As the leaders of sun-drenched and water-starved southwestern US regions, governors Rick Perry of Texas and Brian Sandoval of Nevada expressed eagerness on Tuesday to see Israeli water technologies expand in the Lone Star and Silver states.

“Water is an issue that will define our times. I grew up with a very special affinity to the importance of water,” Perry said of his upbringing in a rural dry-land cotton farm.

For his part, Sandoval described his childhood on a small Nevadan sheep farm, which was “so far out in the rural area that we didn’t have a municipal water supply” and relied on a well tinged with iron.

“I would be embarrassed to go to school because all my T-shirts were orange,” he said.

Perry and Sandoval were addressing audience members at an opening session of the Water Technology and Environmental Control (WATEC) Exhibition and Conference in Tel Aviv, organized annually by the Israel Trade Fairs Center and the Kenes exhibition company.

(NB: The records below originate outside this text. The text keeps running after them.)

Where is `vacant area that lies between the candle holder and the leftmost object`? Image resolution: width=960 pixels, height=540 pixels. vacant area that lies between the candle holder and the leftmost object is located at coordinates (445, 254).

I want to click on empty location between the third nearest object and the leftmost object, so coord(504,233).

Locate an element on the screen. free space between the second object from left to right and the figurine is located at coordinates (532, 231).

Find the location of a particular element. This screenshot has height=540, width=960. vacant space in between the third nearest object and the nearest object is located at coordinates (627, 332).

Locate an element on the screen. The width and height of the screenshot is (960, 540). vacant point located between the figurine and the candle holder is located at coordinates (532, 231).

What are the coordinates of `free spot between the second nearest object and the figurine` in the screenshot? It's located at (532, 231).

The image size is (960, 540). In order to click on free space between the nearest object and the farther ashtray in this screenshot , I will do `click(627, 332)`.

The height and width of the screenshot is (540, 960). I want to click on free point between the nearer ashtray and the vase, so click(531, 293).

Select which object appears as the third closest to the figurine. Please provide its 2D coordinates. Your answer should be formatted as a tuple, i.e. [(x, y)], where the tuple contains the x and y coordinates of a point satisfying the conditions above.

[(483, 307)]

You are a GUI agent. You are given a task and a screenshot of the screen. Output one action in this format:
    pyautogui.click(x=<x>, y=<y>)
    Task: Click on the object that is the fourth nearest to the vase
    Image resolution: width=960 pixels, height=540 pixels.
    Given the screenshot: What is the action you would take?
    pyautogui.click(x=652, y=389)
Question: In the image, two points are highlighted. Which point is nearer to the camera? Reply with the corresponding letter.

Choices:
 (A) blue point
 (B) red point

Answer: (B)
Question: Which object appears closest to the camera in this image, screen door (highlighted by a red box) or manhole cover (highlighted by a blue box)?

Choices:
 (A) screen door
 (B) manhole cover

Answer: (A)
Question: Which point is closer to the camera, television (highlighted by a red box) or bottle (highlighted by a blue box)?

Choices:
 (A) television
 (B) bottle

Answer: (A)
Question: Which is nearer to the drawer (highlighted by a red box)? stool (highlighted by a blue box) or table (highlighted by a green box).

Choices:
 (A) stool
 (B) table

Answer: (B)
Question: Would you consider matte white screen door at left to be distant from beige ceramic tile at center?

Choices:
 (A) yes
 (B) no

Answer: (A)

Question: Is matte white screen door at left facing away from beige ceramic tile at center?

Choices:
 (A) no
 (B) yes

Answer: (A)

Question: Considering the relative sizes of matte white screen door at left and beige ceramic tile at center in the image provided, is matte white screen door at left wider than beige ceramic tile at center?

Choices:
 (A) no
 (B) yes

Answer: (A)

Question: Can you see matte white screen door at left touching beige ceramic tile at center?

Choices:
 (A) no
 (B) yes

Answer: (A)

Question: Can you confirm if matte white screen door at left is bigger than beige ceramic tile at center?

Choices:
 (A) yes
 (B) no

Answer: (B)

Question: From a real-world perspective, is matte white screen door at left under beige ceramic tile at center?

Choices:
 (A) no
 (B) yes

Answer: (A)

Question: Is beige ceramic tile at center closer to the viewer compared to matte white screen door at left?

“It is fitting that this conference is held in Israel. Israel faces some special challenges in a lot of different ways, but certainly from the standpoint of water,” Perry said. “Texas faces many of the same challenges that Israel faces today. We must strive to use new technologies to conserve and expand the supplies of the fresh water.”

Explaining that Texas had recently passed a measure that would provide $2 billion for water projects across the state for the next 50 years, Perry stressed to Israel: “We follow you and admire you greatly.”

Whereas Israel reuses approximately 86 percent of its wastewater by treating it, the United States only reuses about 1% of its own effluent, the Texas governor explained.

“This country is leading the way,” Perry said. “From a Texas standpoint, what we’re involved with is only the beginning. We’re ready to embrace the new technologies that will come out of this conference.”

Not shy about his intentions, he told the Israeli water innovators in the audience that “Texas is a place where innovation can be put into action,” describing the favorable business climate they would find by expanding to the Lone Star State.

He asserted that countries around the globe continued to look to Israel as “a country that has grown out of a desert an amazingly powerful economy – in ways that look a lot like Texas.”

Traveling alongside Perry to WATEC were two separate delegations from his state – one from the Texas-Israel Chamber of Commerce and another sponsored by the American Jewish Committee’s Project Interchange.

Not to be outshone, Sandoval also told participants of the welcome partnerships they would find in Nevada.

He, too, arrived with a 50-member delegation of Nevadans eager to hear about the Israeli water industry – the first such Nevadan trade mission to Israel, he said.

“Governor Perry talks about competition.

He wins some, we win some,” Sandoval joked. “We are very proud of our water center of excellence. I humbly ask you to check Nevada out.”

Although the city of Las Vegas has made huge strides in terms of confronting water challenges, and features the new Nevada Center of Excellence for water management and data analytics, the Southern Nevada Water Authority is still facing huge challenges, Sandoval stressed. A leader in municipal water, the authority is eager to form partnerships with the global community. Israel’s national water corporation, Mekorot, already has a home in Reno, Nevada, the governor noted.

“You see the success story of what has come out of the desert here in such a short time,” Sandoval said, adding that Israel’s success gave him hope that he “can do something for [his] great state.”

Mark Ellison, a member of the private sector who works with the government and industry in Texas’s water arena, told The Jerusalem Post that with 1,000 people moving daily to the Lone Star state, the water supply was facing enormous pressure.

“We’re taking measures to put in place financing for water infrastructure expansion,” Ellison said. “The reason we’re here and working with Project Interchange is that we also need technology and management practices that are prevalent in the Israeli water sector.”

He stressed that he and the other members of his delegation hoped to see Israeli firms moving into the Texas market, bringing with them key irrigation, desalination and wastewater treatment technologies.

However, one challenge companies might face upon entering, he acknowledged, is that in Texas there are more than 43,000 municipal water systems that all function independently.

While this factor does represent a challenge, bodies like the Texas- Israel Chamber of Commerce help companies overcome such obstacles, Ellison explained.

“You have to start, you have to be on the ground,” he said.

While the Project Interchange delegation largely included water practitioners from public water utilities and regional authorities, the Texas- Israel Chamber of Commerce delegation included a range of corporate and academic leaders in the sector.

The sole purpose of their visit, explained the latter body’s CEO and president, Clare Freeman, is to learn more about water technology being innovated in Israel.

“The State of Texas has a water crisis to solve, and we believe strongly that the solution has been developed right here in Israel,” Freeman said. “Our mission is to be the primary driver of economic development between Texas and Israel. We feel this is a great business opportunity for Israeli water companies, and Texans will be the beneficiaries.”